# What this task involves
Where in the data below does the word "consequat" appear? Copy every line that has it.
********************
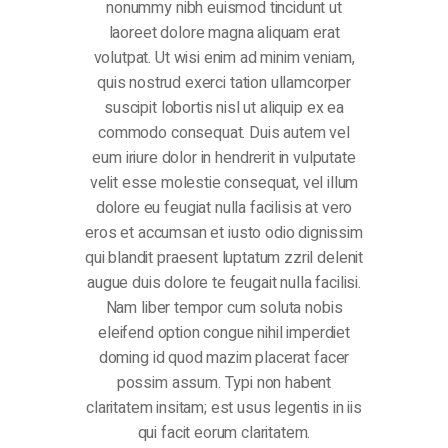
nonummy nibh euismod tincidunt ut
laoreet dolore magna aliquam erat
volutpat. Ut wisi enim ad minim veniam,
quis nostrud exerci tation ullamcorper
suscipit lobortis nisl ut aliquip ex ea
commodo consequat. Duis autem vel
eum iriure dolor in hendrerit in vulputate
velit esse molestie consequat, vel illum
dolore eu feugiat nulla facilisis at vero
eros et accumsan et iusto odio dignissim
qui blandit praesent luptatum zzril delenit
augue duis dolore te feugait nulla facilisi.
Nam liber tempor cum soluta nobis
eleifend option congue nihil imperdiet
doming id quod mazim placerat facer
possim assum. Typi non habent
claritatem insitam; est usus legentis in iis
qui facit eorum claritatem.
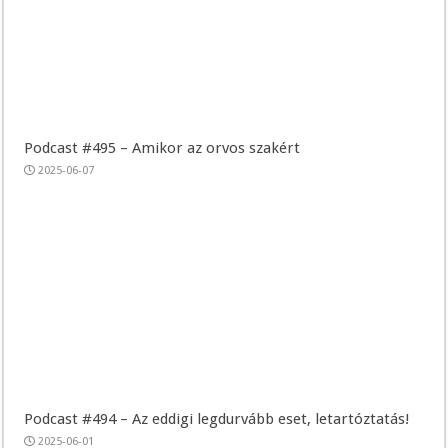
Podcast #495 – Amikor az orvos szakért
2025-06-07
Podcast #494 – Az eddigi legdurvább eset, letartóztatás!
2025-06-01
********************
# Response below
commodo consequat. Duis autem vel
velit esse molestie consequat, vel illum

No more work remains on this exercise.